═════ Extracted entries

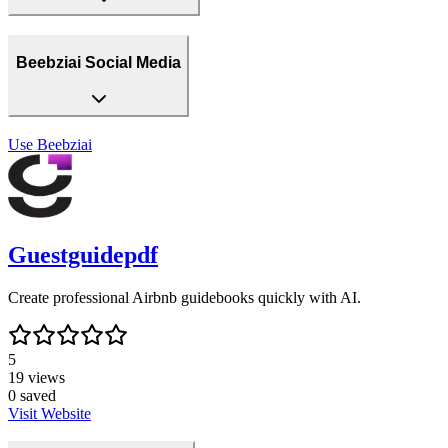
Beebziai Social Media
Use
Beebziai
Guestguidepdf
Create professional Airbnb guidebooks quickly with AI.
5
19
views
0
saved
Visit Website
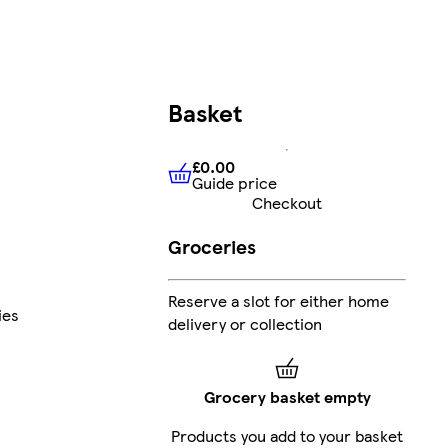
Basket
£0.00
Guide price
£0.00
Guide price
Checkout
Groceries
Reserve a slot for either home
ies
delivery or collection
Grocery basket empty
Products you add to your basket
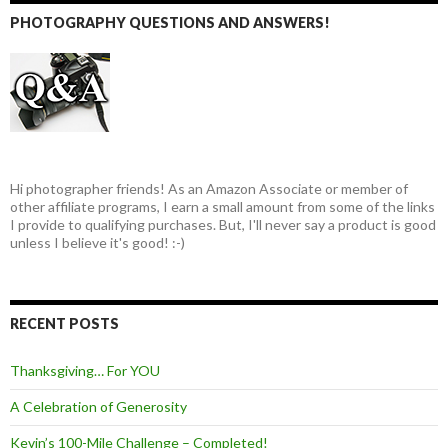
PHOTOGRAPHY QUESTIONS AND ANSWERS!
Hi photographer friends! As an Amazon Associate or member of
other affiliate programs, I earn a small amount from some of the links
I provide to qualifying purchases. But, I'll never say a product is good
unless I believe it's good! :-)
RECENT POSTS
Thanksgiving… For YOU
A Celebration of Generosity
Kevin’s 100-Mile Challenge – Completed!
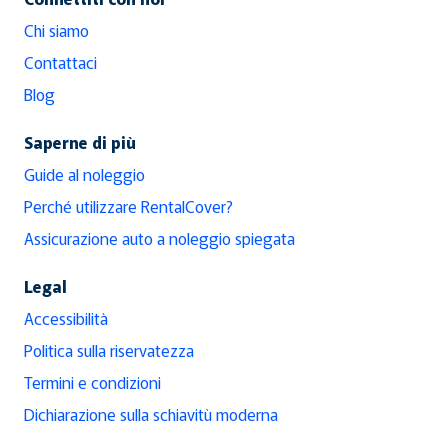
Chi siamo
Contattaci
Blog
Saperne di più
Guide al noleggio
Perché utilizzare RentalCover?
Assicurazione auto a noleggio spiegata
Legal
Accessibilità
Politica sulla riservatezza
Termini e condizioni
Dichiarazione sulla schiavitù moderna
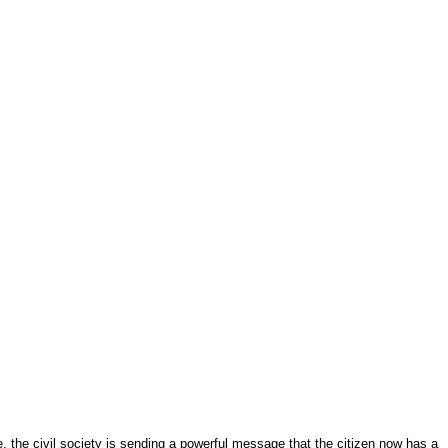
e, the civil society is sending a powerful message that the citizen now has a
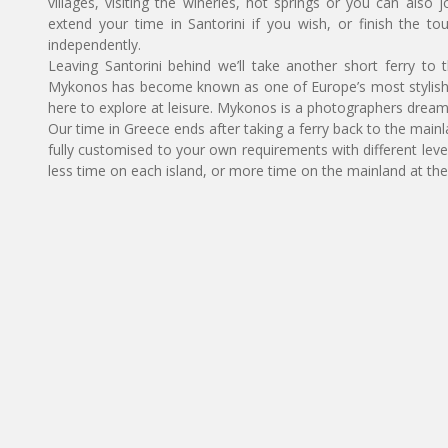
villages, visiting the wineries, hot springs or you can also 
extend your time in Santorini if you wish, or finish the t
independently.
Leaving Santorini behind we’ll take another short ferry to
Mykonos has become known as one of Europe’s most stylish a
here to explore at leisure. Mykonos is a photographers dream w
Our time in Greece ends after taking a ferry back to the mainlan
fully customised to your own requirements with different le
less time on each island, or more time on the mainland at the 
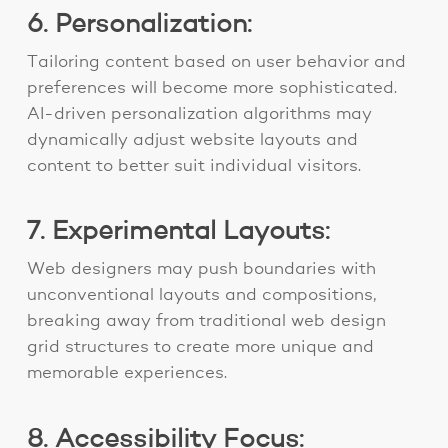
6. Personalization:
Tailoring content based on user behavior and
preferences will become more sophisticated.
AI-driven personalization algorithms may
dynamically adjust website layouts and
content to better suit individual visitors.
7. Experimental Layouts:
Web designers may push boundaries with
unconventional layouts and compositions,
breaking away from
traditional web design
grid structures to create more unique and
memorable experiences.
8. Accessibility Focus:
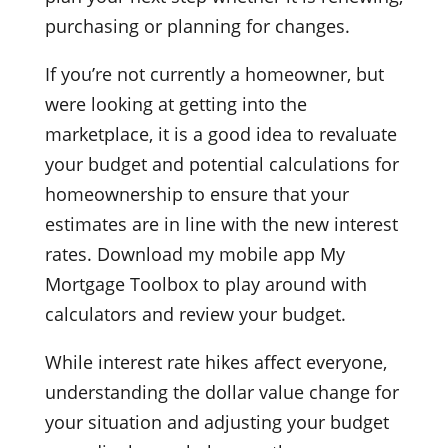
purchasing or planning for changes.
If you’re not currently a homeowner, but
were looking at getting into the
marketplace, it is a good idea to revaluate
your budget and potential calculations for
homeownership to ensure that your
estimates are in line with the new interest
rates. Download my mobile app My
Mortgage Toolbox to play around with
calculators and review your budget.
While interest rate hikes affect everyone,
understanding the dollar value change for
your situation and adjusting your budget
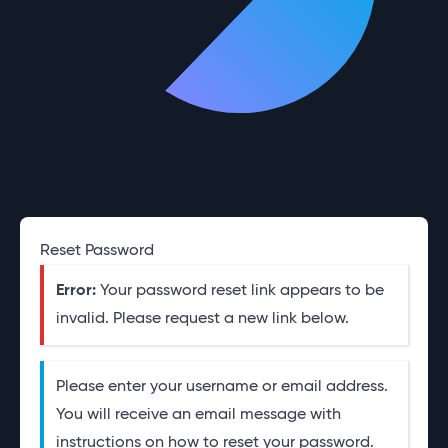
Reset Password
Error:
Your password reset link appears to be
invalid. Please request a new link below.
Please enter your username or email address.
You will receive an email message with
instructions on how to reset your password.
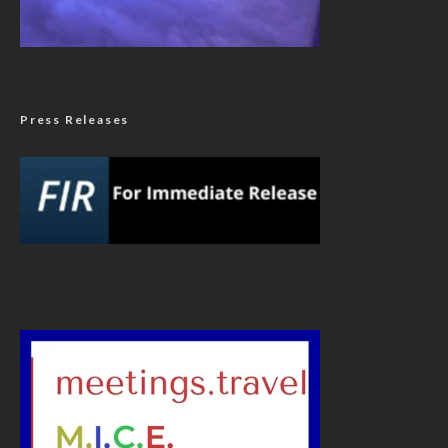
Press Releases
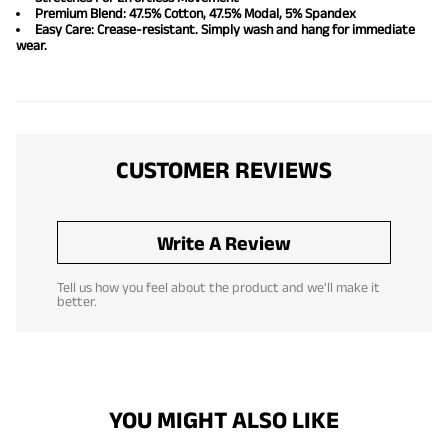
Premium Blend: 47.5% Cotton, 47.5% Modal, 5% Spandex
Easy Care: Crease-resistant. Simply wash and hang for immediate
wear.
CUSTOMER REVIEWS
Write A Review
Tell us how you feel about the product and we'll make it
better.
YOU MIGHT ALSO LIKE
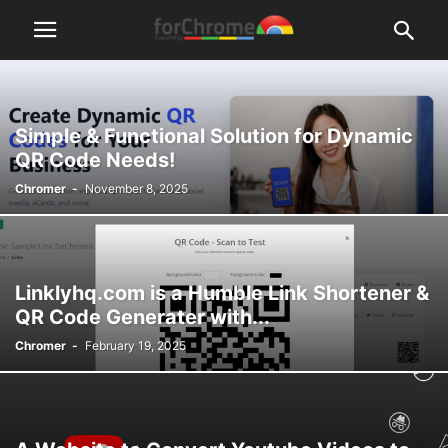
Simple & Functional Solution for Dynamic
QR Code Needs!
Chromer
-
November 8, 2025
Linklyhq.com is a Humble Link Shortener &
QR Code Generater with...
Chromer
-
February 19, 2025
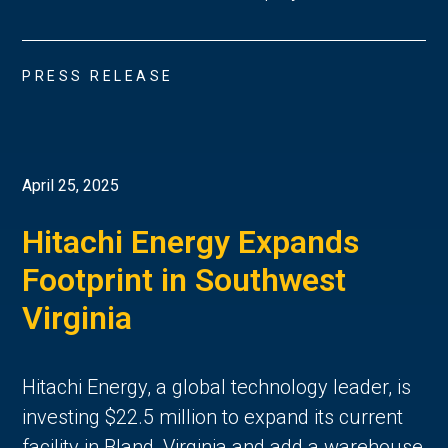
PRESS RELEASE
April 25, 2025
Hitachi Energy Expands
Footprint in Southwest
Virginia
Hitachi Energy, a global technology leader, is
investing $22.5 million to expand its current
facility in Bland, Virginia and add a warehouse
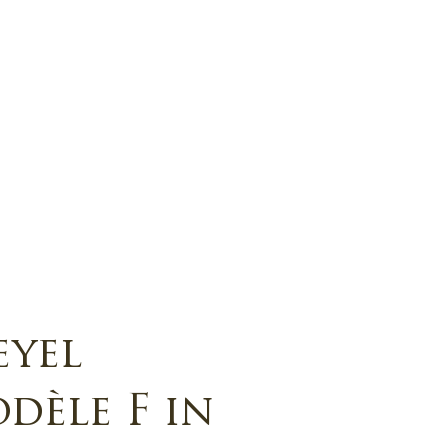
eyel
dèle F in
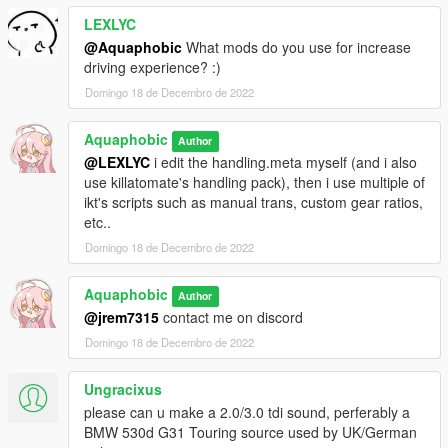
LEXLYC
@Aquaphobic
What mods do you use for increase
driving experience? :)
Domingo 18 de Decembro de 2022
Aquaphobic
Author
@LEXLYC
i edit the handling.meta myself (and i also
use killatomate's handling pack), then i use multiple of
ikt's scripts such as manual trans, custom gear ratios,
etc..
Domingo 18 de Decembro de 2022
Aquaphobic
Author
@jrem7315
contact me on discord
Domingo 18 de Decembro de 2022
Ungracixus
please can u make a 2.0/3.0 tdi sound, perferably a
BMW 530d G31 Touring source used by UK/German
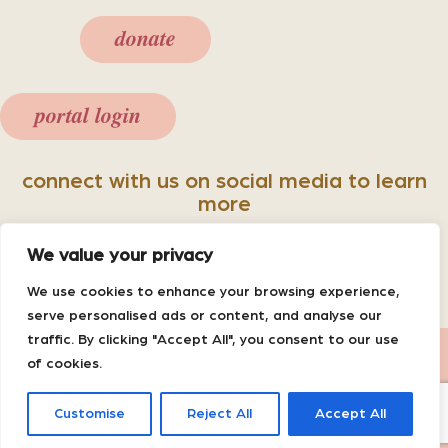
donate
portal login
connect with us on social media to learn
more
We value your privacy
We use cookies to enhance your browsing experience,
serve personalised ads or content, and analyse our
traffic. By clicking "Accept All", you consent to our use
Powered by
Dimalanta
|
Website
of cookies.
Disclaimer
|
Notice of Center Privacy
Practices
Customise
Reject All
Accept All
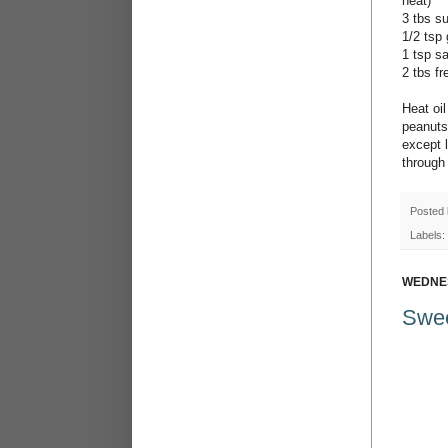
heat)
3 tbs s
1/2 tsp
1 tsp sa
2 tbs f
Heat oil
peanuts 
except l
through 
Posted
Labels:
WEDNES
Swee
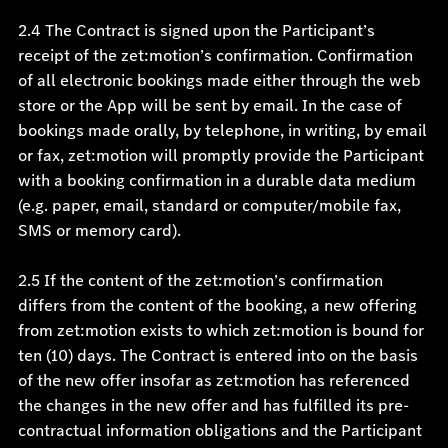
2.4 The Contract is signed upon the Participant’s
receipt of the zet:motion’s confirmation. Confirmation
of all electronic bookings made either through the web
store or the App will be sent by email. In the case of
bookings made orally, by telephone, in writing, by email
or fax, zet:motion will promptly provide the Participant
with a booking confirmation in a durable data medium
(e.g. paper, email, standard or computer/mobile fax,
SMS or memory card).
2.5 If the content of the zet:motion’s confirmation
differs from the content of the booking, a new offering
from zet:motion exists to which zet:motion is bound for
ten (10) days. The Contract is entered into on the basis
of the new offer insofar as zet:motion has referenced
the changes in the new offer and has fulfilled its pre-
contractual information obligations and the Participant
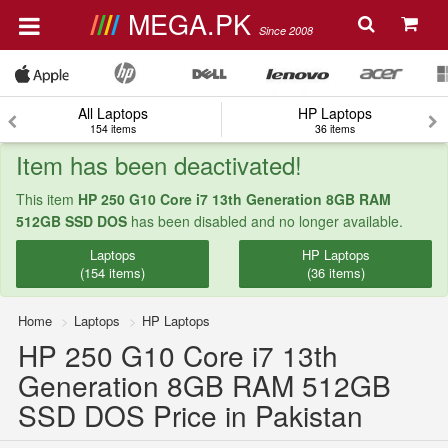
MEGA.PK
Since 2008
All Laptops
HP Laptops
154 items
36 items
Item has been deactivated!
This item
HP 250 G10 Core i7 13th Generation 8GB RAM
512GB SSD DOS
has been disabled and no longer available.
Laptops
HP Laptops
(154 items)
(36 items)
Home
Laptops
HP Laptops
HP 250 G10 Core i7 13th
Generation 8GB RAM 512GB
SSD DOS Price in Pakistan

══════════

What to do = Using the data above, reproduce exactly the lines between those holding "were looking at getting into the" and "understanding the dollar value change for", inclusive, and no others.

The answer =
were looking at getting into the
marketplace, it is a good idea to revaluate
your budget and potential calculations for
homeownership to ensure that your
estimates are in line with the new interest
rates. Download my mobile app My
Mortgage Toolbox to play around with
calculators and review your budget.
While interest rate hikes affect everyone,
understanding the dollar value change for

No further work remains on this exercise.